Consider something as simple as checkout speed. At Bolt, we noticed that speeding up checkout even slightly improves conversion in a big way. For instance, Bolt One-Click Checkout is 47 seconds faster than guest checkout—and when we ran the data, we saw a staggering 47 percent conversion lift with Bolt One-Click Checkout shoppers compared to guest shoppers.
Especially in our high-speed internet era, people want what they want when they want it—and not a second longer. Thus, the time to refine your shopper experience is now. But with tech budgets shrinking, how do you do that? For starters, don’t plan an expensive, seemingly endless platform migration. Instead, prioritize “quick wins” and easy integrations that improve customer experience with minimal cost. Those quick fixes and small improvements can add up to a better overall experience.
3) Cut costs (strategically) by choosing flexible partners
Down times are when every tenth of a percentage point matters. If you haven’t already, get a handle on what’s driving costs. For instance, are you stuck in a long-term payment contract with an unfavorable fee structure? Can you negotiate or change providers? These little cost papercuts can add up, and businesses ought to examine their third-party contracts closely.
Another place to act: Fraud. Merchants sometimes treat fraud as a side effect of business—the ante at the table, if you will. But when every dollar counts, fraud costs and chargebacks should be fought head on.
All of that requires flexible partners. As you’re signing new agreements, prioritize technology partners who can be flexible—and who won’t lock you into an onerous fee structure during unpredictable times.
4) Know your shoppers
Repeat customers are essential—in both good times and bad. And yet, many merchants admit that it’s harder than ever to build long-term customer loyalty. With the privacy changes to Apple, Android, and the upcoming “cookie apocalypse,” merchants are struggling to track and know their customers.
Even before these changes, merchants ran into hurdles building store-specific accounts for customers, because of the added friction of account creation. There was a tough trade-off: Close the short-term sale, or build a long-term relationship.
The ideal solution: Account creation on your site, but sans friction. You want shoppers to feel as though they’ve had a seamless experience, but also learn enough about them to drive marketing, targeting, and repeat sales. Find tools that will help do that, and then invest in them so that you can grow with your customers over the long haul.

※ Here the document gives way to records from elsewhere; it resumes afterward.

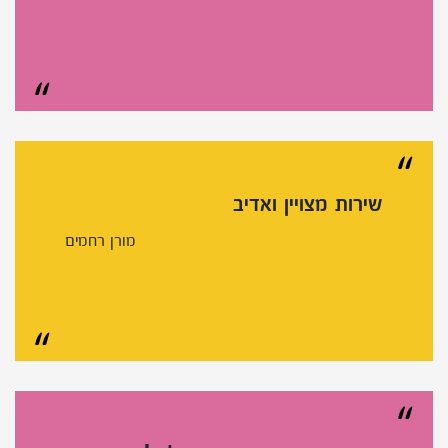
שירות מצויין ואדיב
מורן רחמים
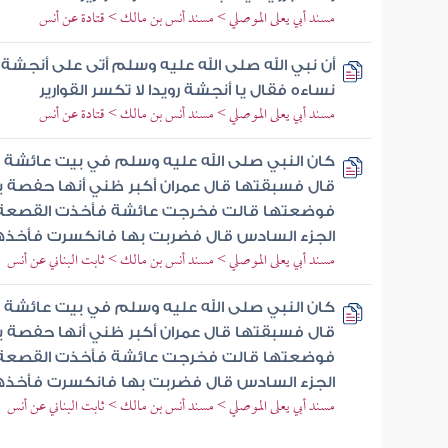
مسند أبي يعلى الموصلي > مسند أنس بن مالك > قتادة عن أنس
أن نبي الله صلى الله عليه وسلم أتى على أنجش
نساءه فقال يا أنجشة رويدا لا تكسر القوارير
مسند أبي يعلى الموصلي > مسند أنس بن مالك > قتادة عن أنس
كان النبي صلى الله عليه وسلم في بيت عائشة
قال فسبقتها قال عمران أكبر ظني أنها حفصة ب
فوضعتها قالت فخرجت عائشة فأخذت القصعة ق
الجزء السادس قال فضربت بها فانكسرت فأخذها ن
مسند أبي يعلى الموصلي > مسند أنس بن مالك > ثابت البناني عن أنس
كان النبي صلى الله عليه وسلم في بيت عائشة
قال فسبقتها قال عمران أكبر ظني أنها حفصة ب
فوضعتها قالت فخرجت عائشة فأخذت القصعة ق
الجزء السادس قال فضربت بها فانكسرت فأخذها ن
مسند أبي يعلى الموصلي > مسند أنس بن مالك > ثابت البناني عن أنس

5) Place strategic bets on innovation
Don’t pause innovation until the economy rebounds. Yes, the next few quarters will be difficult, but as history shows—and as I’ve seen up close—entire industries and technologies can be created during downturns.
Earlier in my career at Amazon, we invested tens of millions during the height of the dot-com bust. Not all of those investments bore fruit—hence the now-famous Barron’s headline “Amazon Dot Bomb”—but many seeds of later Amazon successes were planted at a time when other companies pulled back. That gave Amazon an edge when internet commerce revived.

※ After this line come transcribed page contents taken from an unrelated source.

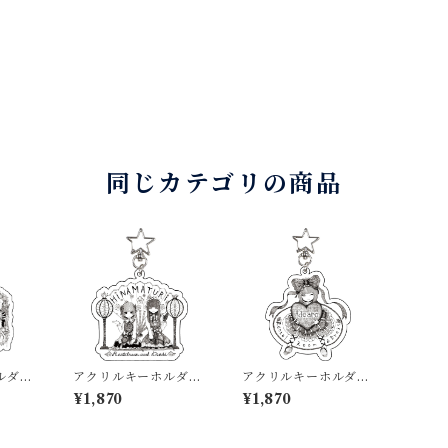
同じカテゴリの商品
ルダー
アクリルキーホルダー
アクリルキーホルダー
ひな祭り 小
バレンタイン 小
¥1,870
¥1,870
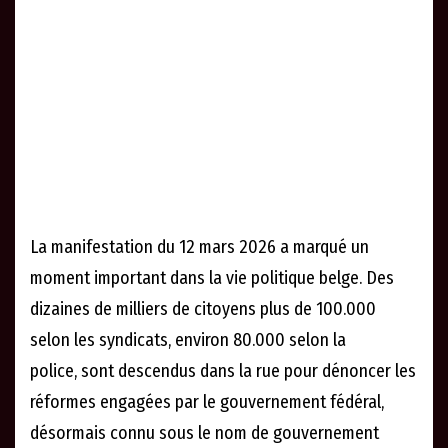
La manifestation du 12 mars 2026 a marqué un
moment important dans la vie politique belge. Des
dizaines de milliers de citoyens plus de 100.000
selon les syndicats, environ 80.000 selon la
police, sont descendus dans la rue pour dénoncer les
réformes engagées par le gouvernement fédéral,
désormais connu sous le nom de gouvernement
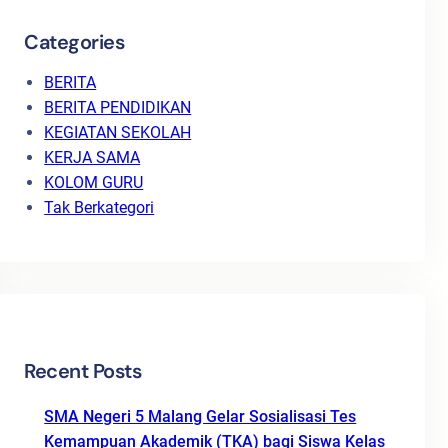
Categories
BERITA
BERITA PENDIDIKAN
KEGIATAN SEKOLAH
KERJA SAMA
KOLOM GURU
Tak Berkategori
Recent Posts
SMA Negeri 5 Malang Gelar Sosialisasi Tes
Kemampuan Akademik (TKA) bagi Siswa Kelas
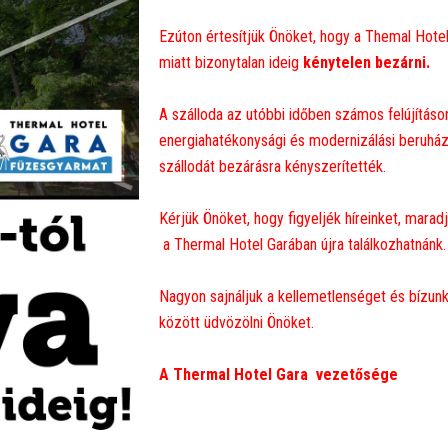
Ezúton értesítjük Önöket, hogy a Themal Hote
miatt bizonytalan ideig
kénytelen bezárni.
A szálloda az utóbbi időben számos felújításo
energiahatékonysági és modernizálási beruházá
szállodát bezárásra kényszerítették.
Kérjük Önöket, hogy figyeljék híreinket, marad
a Thermal Hotel Garában újra találkozhatnánk.
Nagyon sajnáljuk a kellemetlenséget és bízu
között üdvözölni Önöket.
A Thermal Hotel Gara vezetősége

Now is the time to take strategic bets on innovation. That’s what we’re doing at Bolt, and it’s what’s driven several of our latest moves and acquisitions. As a start-up, we’re used to doing more with less—and we know that down markets present an opportunity to put that scrappiness to the test.
A final thought: In thinking about the future of ecommerce, look at trendlines, not headlines. In 2010, ecommerce accounted for around 4 percent of retail sales; today that number is closer to 13 percent. Not a single indicator suggests that the line will slope downward anytime soon. Retailers are embracing digital tools more, not less; post-pandemic customers have grown more accustomed to digital shopping, not less.
All of which points to a simple, but important, conclusion: Prepare for what’s to come. Right now is the time to take stock of your digital experience,and improve it so that you can take advantage of the next wave of growth. Down times build great businesses—and now’s the time to build.